Egli si mostrò spiacentissimo di non avermi potuto inscrivere nella Legione Cisalpina dove non c'era proprio piú nessun posto vacante; ma piuttosto che lasciar ozioso un par mio, diceva egli, avrebbe cercato inspirazione dal diavolo, e poteva esser contento che gliene era saltata una di ottima.
- Ora ti menerò dal tuo generale - diss'egli - generale, comandante, capitano, commilitone, tutto quello che vorrai! È uno di quegli uomini che sono troppo superiori agli altri per darsi la briga di accorgersene di mostrarlo: non si può credere ad alcun patto che in lui sia un'anima sola, e sembra che la sua immensa attività dovrebbe stancarne una dozzina al giorno. Contuttociò ammira i tranquilli e compatisce perfino gli indolenti. Sul campo io scommetto che da solo basterebbe a vincere una battaglia, purché non gli ferissero gli occhi nei quali risiede la sua potenza piú straordinaria. È napoletano, e a Napoli direbbero che ha la jettatura, ovvero, come dicono nei nostri paesi, il mal'occhio; da non confondersi peraltro coll'occhio cattivo, anzi pessimo del fu cancelliere di Fratta.

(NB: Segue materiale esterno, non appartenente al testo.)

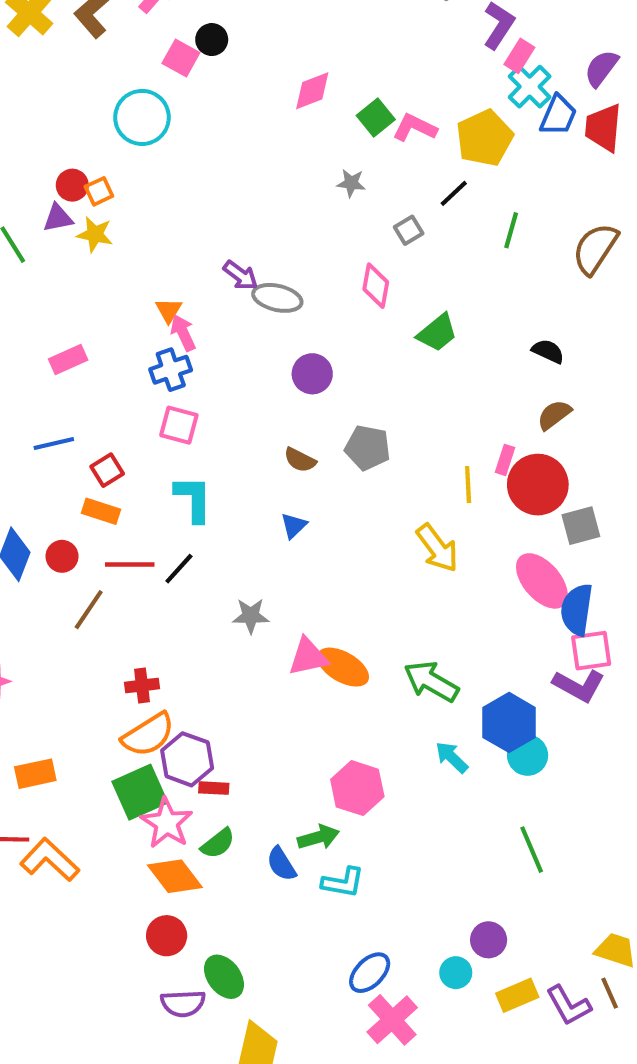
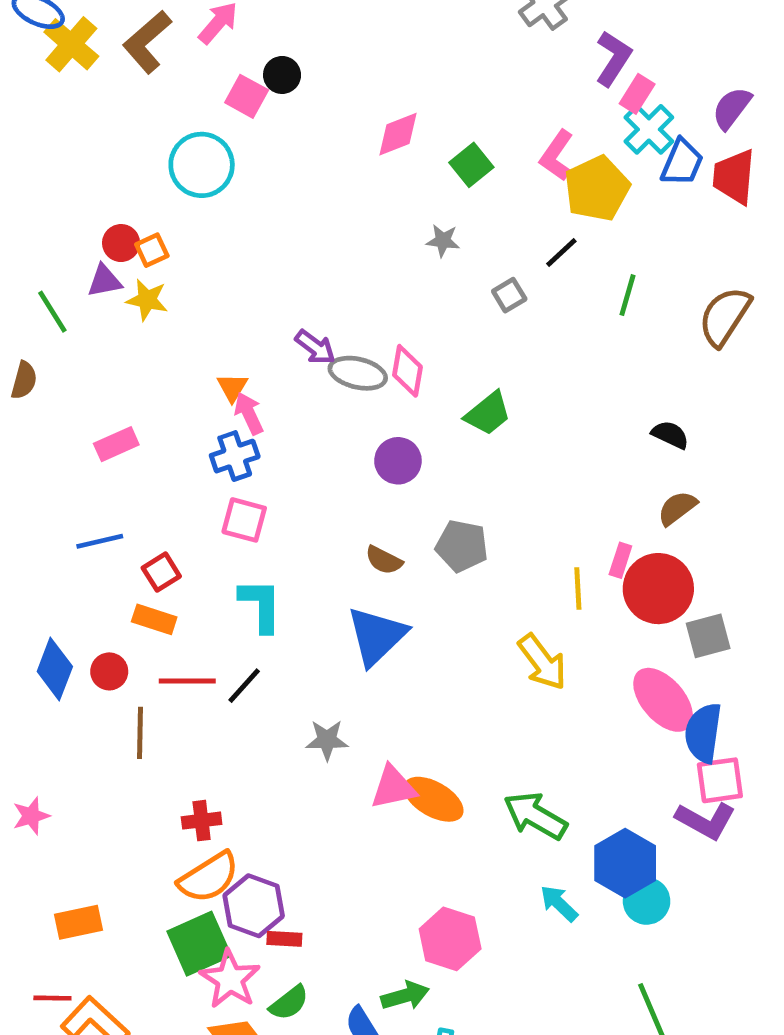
pink L-shape: (415, 128) -> (557, 155), moved, turned -81
pink diamond: (376, 286) -> (407, 371), moved
green trapezoid: (437, 333) -> (488, 413), moved
blue triangle: (294, 526) -> (377, 636), size x2.0
brown line: (89, 610) -> (140, 733), turned -33

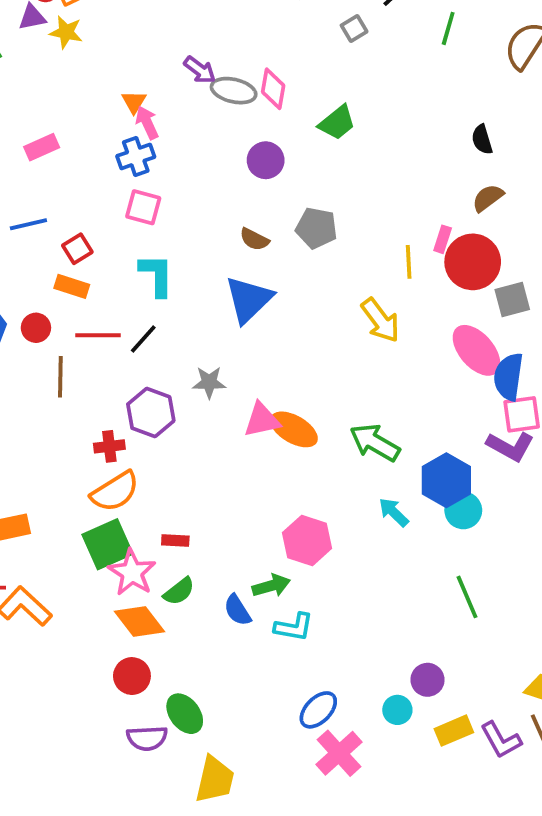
black semicircle: (670, 435) -> (482, 140), turned -132
purple hexagon: (254, 906) -> (151, 412), moved

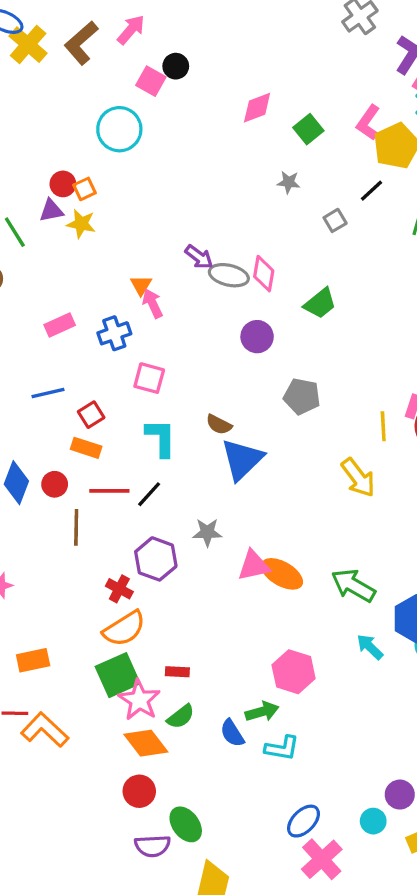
blue cross: (136, 156) -> (114, 333), moved
brown semicircle: (254, 239) -> (219, 425), moved
red cross: (109, 446) -> (119, 589), turned 35

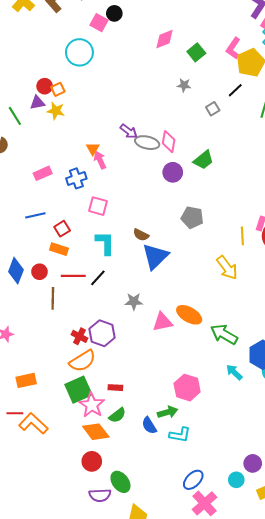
purple circle: (257, 337) -> (173, 172), moved
purple hexagon: (156, 559) -> (102, 333), moved
orange ellipse: (282, 574) -> (189, 315), moved

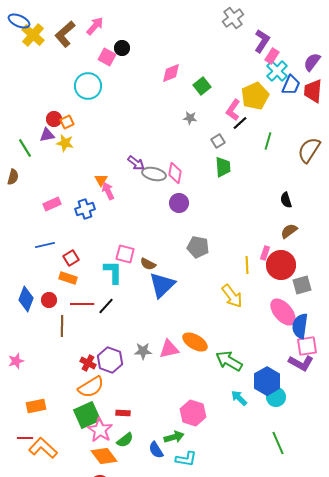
pink L-shape: (233, 48) -> (233, 110), moved
green trapezoid: (203, 160) -> (223, 167), moved, turned -55
pink square: (98, 206) -> (125, 254), moved
gray star: (134, 301) -> (143, 351), moved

- E chi è questa fenice? - gli chiesi.
- Lo vedrai, e se non ti va a sangue mi faccio sbattezzare.
In queste parole mi tirò fuori del caffè, e giù a passo sforzato oltre al Naviglio di Porta Nuova verso i bastioni. Entrammo in una vasta casa dove il cortile era pieno affollato di cavalli di stallieri di scozzoni di selle di bardature come in una caserma di cavalleria. Per la scala era un su e giù di soldati di sergenti d'ordinanze come al palazzo del Quartier Generale.